▸ Task prompt:
In the material below, find the line with "支払い方法 (584, 122)" and the line with "画数と吉凶 (250, 1061)", then output those two lines and every line between them, exactly.

▸ Record excerpts:
____

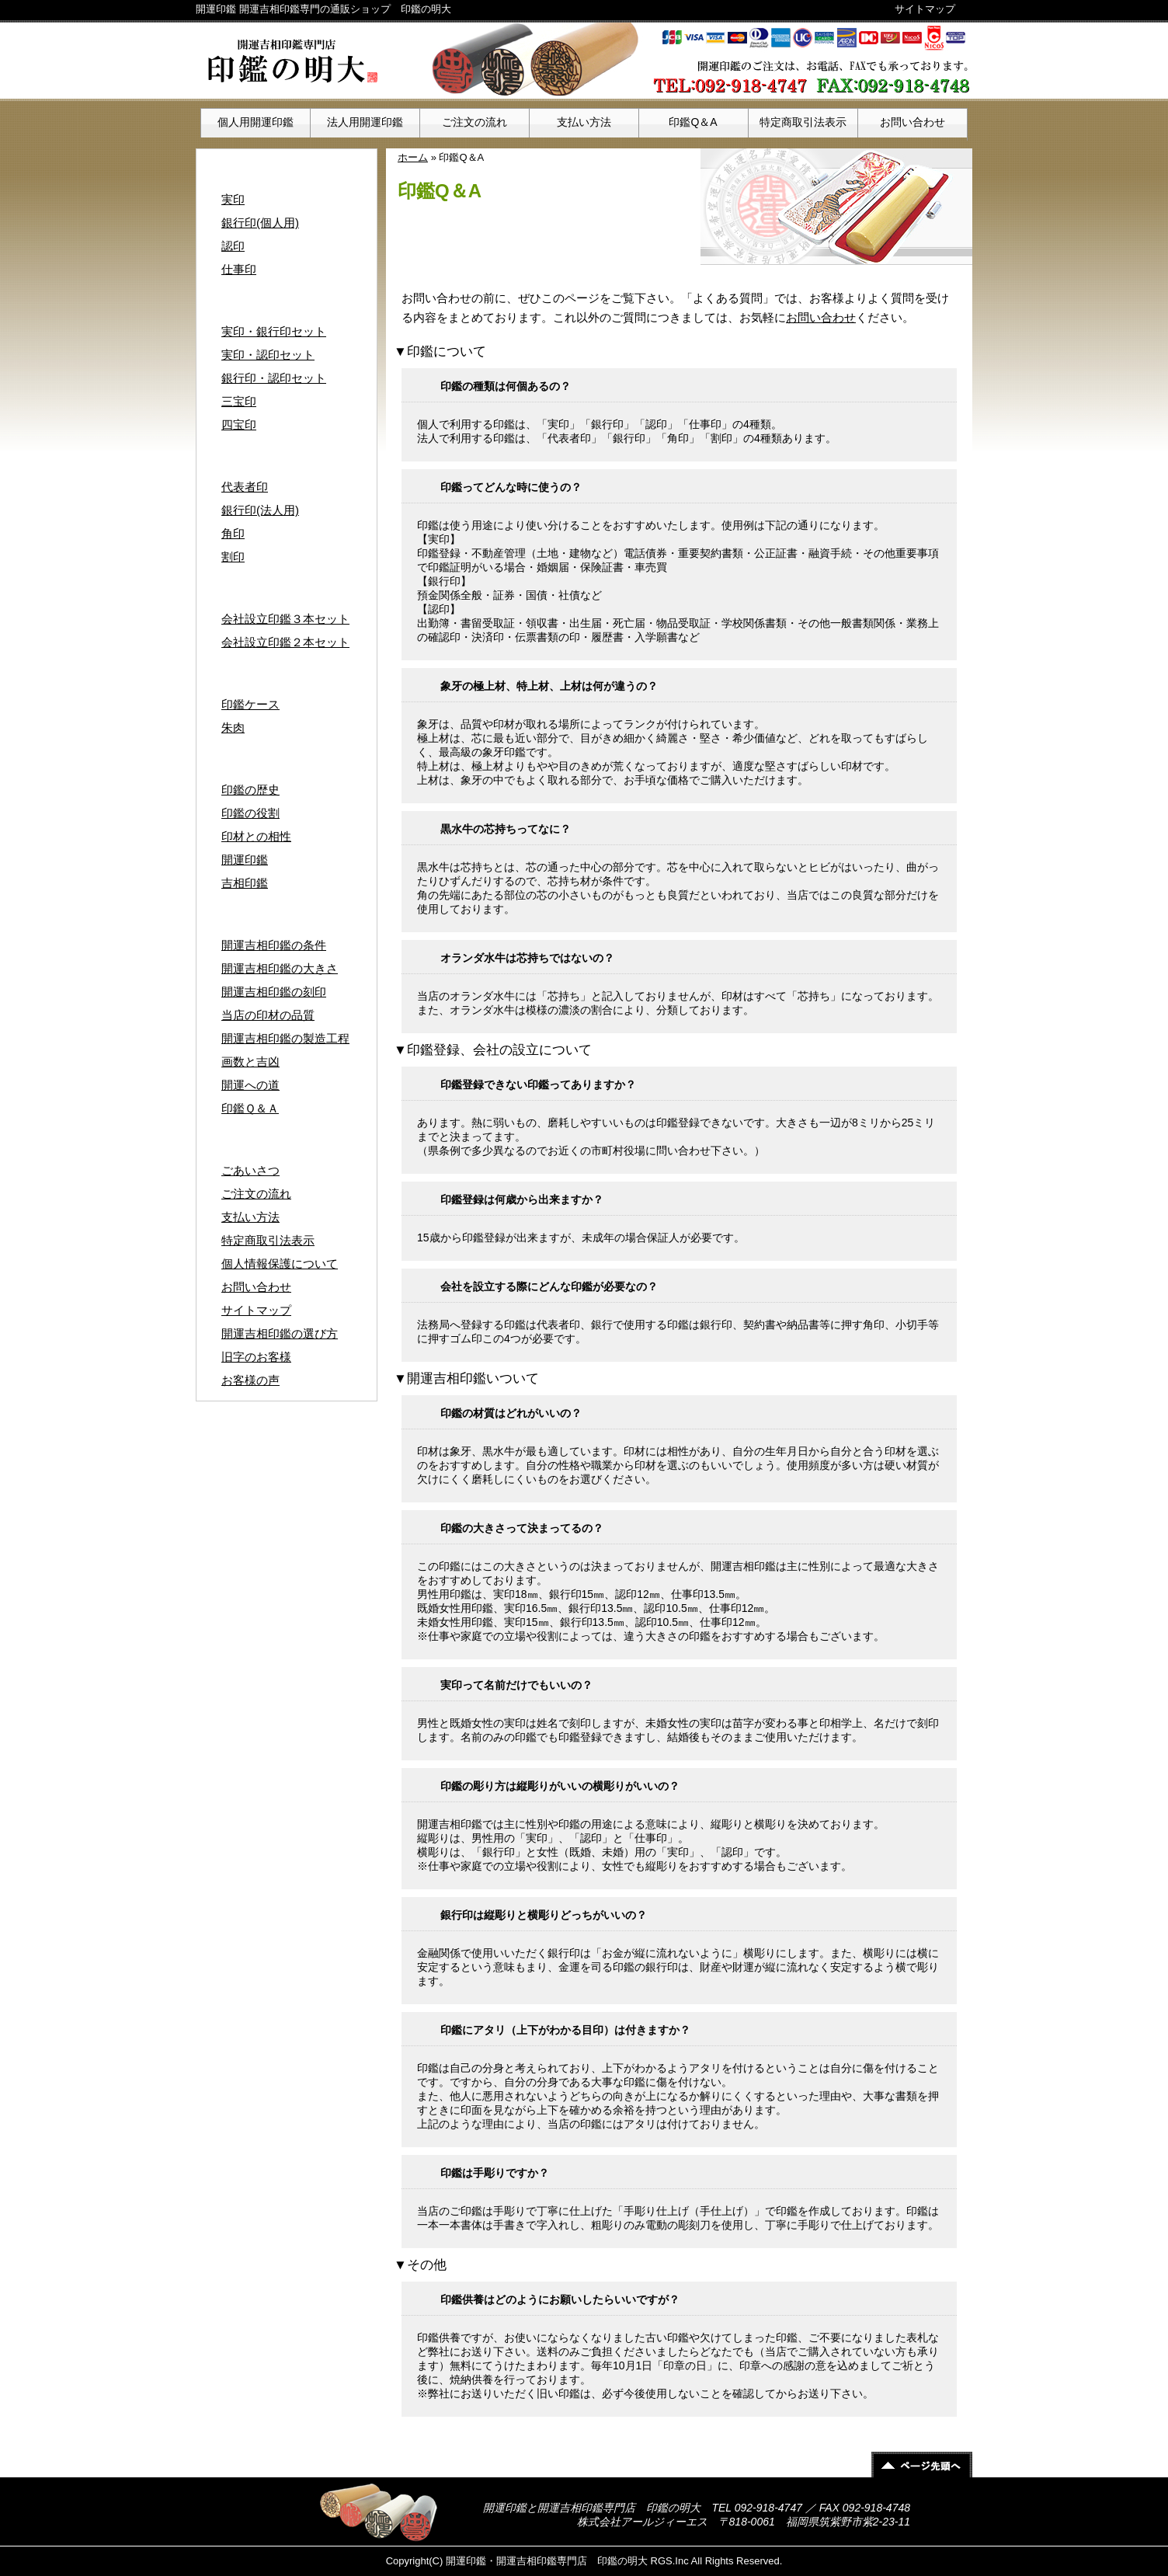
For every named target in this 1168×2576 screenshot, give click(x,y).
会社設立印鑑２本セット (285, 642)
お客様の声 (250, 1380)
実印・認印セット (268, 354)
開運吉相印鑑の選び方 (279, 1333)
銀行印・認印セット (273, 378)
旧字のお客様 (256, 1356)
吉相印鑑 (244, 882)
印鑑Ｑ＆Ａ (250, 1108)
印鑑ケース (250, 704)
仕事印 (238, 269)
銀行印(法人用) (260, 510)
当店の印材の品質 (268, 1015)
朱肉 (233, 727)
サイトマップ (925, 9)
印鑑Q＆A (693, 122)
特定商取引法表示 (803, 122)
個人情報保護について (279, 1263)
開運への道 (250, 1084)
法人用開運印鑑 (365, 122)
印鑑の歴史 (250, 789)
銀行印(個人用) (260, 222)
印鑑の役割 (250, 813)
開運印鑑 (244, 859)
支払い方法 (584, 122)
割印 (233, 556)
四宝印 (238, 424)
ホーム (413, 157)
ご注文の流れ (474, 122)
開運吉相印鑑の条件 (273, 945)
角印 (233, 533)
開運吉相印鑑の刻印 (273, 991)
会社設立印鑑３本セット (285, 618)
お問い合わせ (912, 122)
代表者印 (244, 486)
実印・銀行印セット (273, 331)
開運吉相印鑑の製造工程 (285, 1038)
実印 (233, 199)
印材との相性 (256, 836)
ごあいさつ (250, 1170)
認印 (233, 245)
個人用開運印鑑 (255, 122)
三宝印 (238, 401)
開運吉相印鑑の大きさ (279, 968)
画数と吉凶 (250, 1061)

____

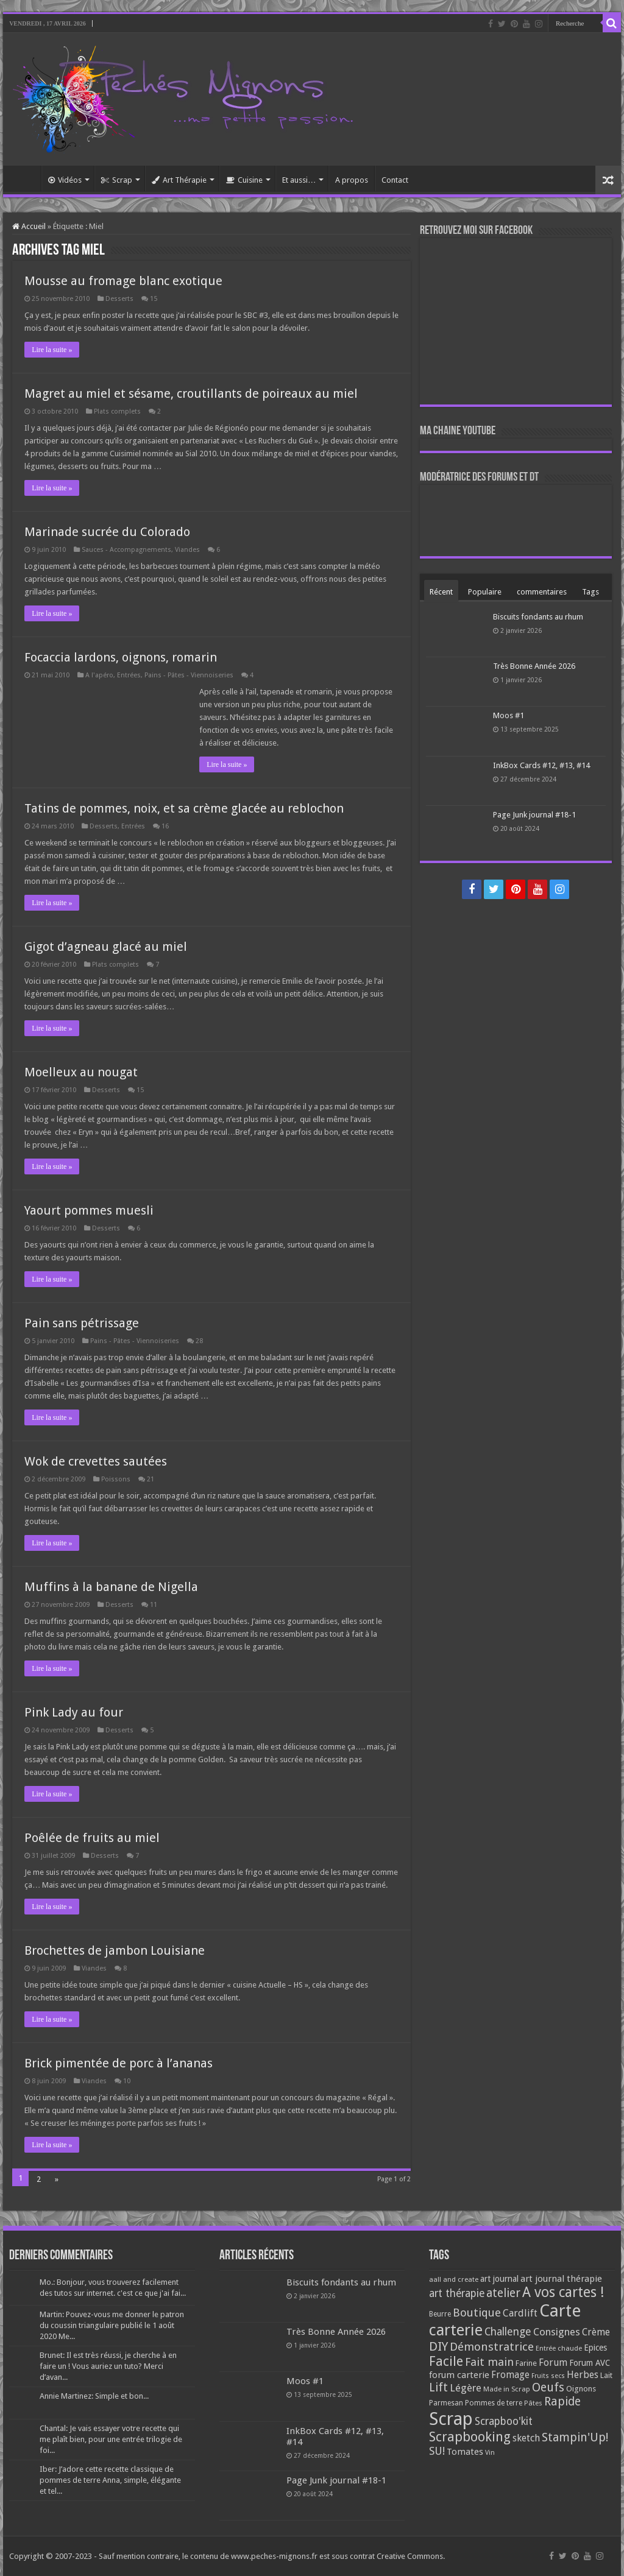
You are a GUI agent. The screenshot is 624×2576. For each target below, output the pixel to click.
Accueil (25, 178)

____

▸ Output below:
支払い方法 (584, 122)
割印 (233, 556)
四宝印 (238, 424)
ホーム (413, 157)
ご注文の流れ (474, 122)
開運吉相印鑑の条件 (273, 945)
角印 (233, 533)
開運吉相印鑑の刻印 (273, 991)
会社設立印鑑３本セット (285, 618)
お問い合わせ (912, 122)
代表者印 (244, 486)
実印・銀行印セット (273, 331)
開運吉相印鑑の製造工程 (285, 1038)
実印 (233, 199)
印材との相性 (256, 836)
ごあいさつ (250, 1170)
認印 (233, 245)
個人用開運印鑑 (255, 122)
三宝印 (238, 401)
開運吉相印鑑の大きさ (279, 968)
画数と吉凶 (250, 1061)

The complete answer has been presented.